Described in: S.A.J. Moorat, Catalogue of Western Manuscripts on Medicine and Science in the Wellcome Historical Medical Library (London: Wellcome Institute for the History of Medicine, 1962-1973); Richard Palmer, Catalogue of Western Manuscripts in the Wellcome Library for the History & Understanding of Medicine: Western Manuscripts 5120-6244 (London: The Wellcome Library for the History & Understanding of Medicine, 1999); Warren R Dawson, Manuscripta medica. A descriptive catalogue of the manuscripts in the Library of the Medical Society of London (London, 1932); and subsequent typescript supplementary finding aids by Richard Aspin, Christopher Hilton, Keith Moore and Richard Palmer.

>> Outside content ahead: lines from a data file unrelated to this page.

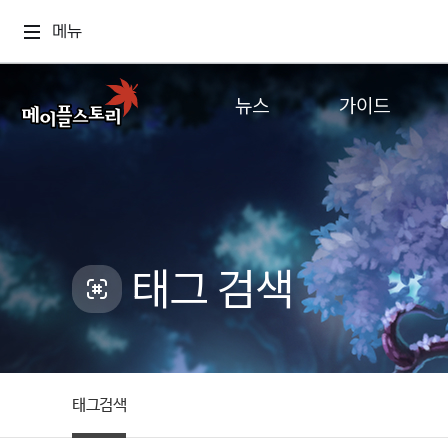
메뉴
뉴스
가이드
공지사항
게임정보
업데이트
직업소개
이벤트
확률형 아이템
캐시샵 공지
NEXON NOW
태그 검색
메이플 알림판
추가정보
with maple
태그검색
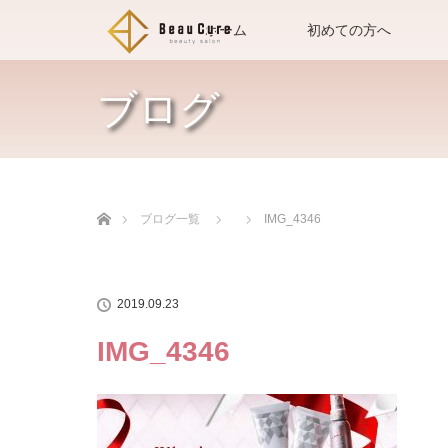
ホーム
初めての方へ
ブログ
ホーム
ブログ一覧
IMG_4346
2019.09.23
IMG_4346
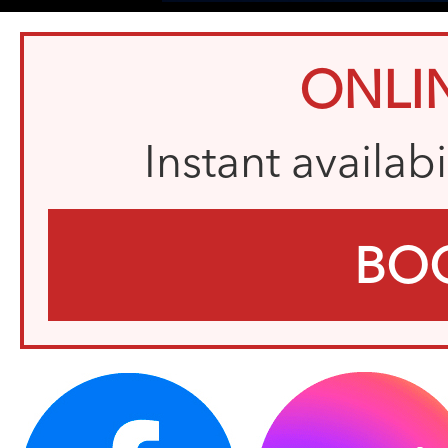
ONLI
Instant availab
BO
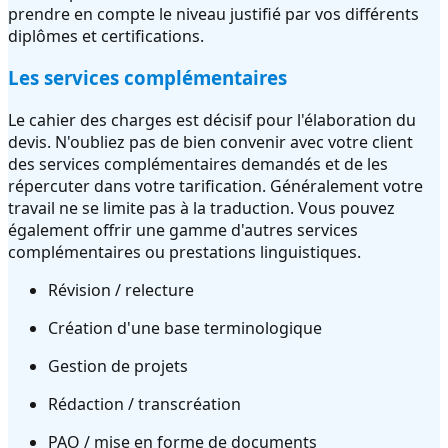
prendre en compte le niveau justifié par vos différents
diplômes et certifications.
Les services complémentaires
Le cahier des charges est décisif pour l'élaboration du
devis. N'oubliez pas de bien convenir avec votre client
des services complémentaires demandés et de les
répercuter dans votre tarification. Généralement votre
travail ne se limite pas à la traduction. Vous pouvez
également offrir une gamme d'autres services
complémentaires ou prestations linguistiques.
Révision / relecture
Création d'une base terminologique
Gestion de projets
Rédaction / transcréation
PAO / mise en forme de documents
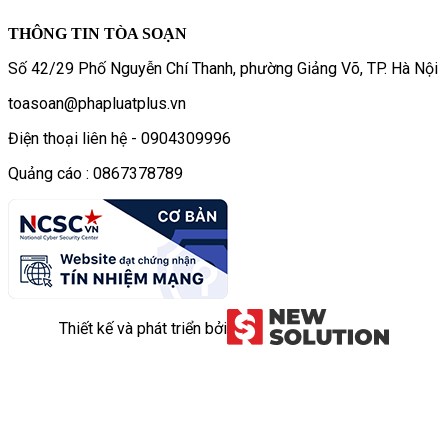
THÔNG TIN TÒA SOẠN
Số 42/29 Phố Nguyễn Chí Thanh, phường Giảng Võ, TP. Hà Nội
toasoan@phapluatplus.vn
Điện thoại liên hệ - 0904309996
Quảng cáo : 0867378789
Thiết kế và phát triển bởi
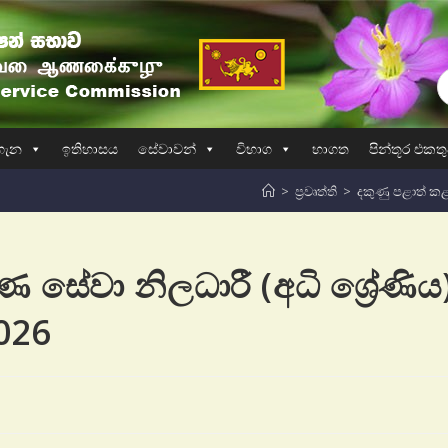
ගැන
ඉතිහාසය
සේවාවන්
විභාග
භාගත
පින්තූර එකත
>
ප්‍රවෘත්ති
>
දකුණු පළාත් කළ
සේවා නිලධාරී (අධි ශ්‍රේණිය
2026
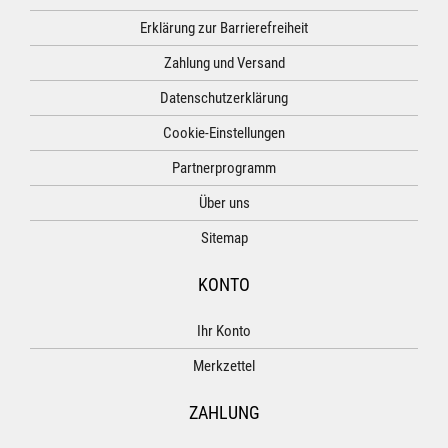
Erklärung zur Barrierefreiheit
Zahlung und Versand
Datenschutzerklärung
Cookie-Einstellungen
Partnerprogramm
Über uns
Sitemap
KONTO
Ihr Konto
Merkzettel
ZAHLUNG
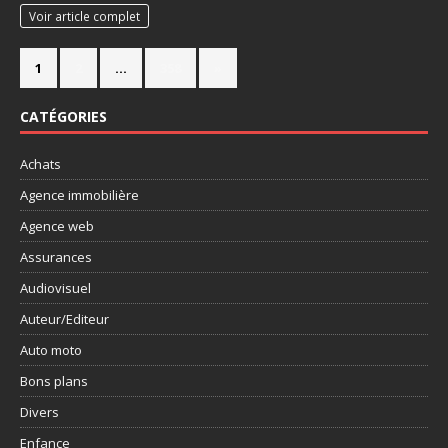
Voir article complet
1
2
…
358
»
CATÉGORIES
Achats
Agence immobilière
Agence web
Assurances
Audiovisuel
Auteur/Editeur
Auto moto
Bons plans
Divers
Enfance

Administrative / biographical background:

Thomas Pettigrew was born in London in 1791, the son of William Pettigrew, a naval surgeon. He began medical studies in his teens as his father's assistant and as an apprentice, later studying at the Borough Hospitals. He became a Member of the Royal College of Surgeons in 1812 (and a fellow in 1843). In 1808 he became a member of the Medical Society of London, in 1811 one of its Secretaries, and in 1813 its Registrar. During these years he was also involved in the founding of the City Philosophical Society and the Philosophical Society of London. He was Secretary of the Royal Humane Society during the years 1813-1820, through the influence of John Coakley Lettsom M.D. (1744-1815); shortly after Lettsom's death he published Memoirs of the life and writings of John Coakley Lettsom, M.D. (London: Longman, Hurst, Rees, Orme, and Brown, 1817). Through his position in the Royal Humane Society he came into contact with the Duke of Kent to whom he became surgeon in ordinary (vaccinating the Duke's daughter, the future Queen Victoria). He later also became surgeon to the Duke of Sussex and became involved in the cataloguing of the Duke's library.

 

He acted as Surgeon to a sequence of London hospitals until arriving at his forties. After this point he concentrated on private practice and increasingly upon his antiquarian interests: when the British Archaeological Society was founded in 1843 Pettigrew became its treasurer and moving spirit. On his wife's death in 1854 he retired from medicine entirely to concentrate on antiquarian matters. He died in 1865.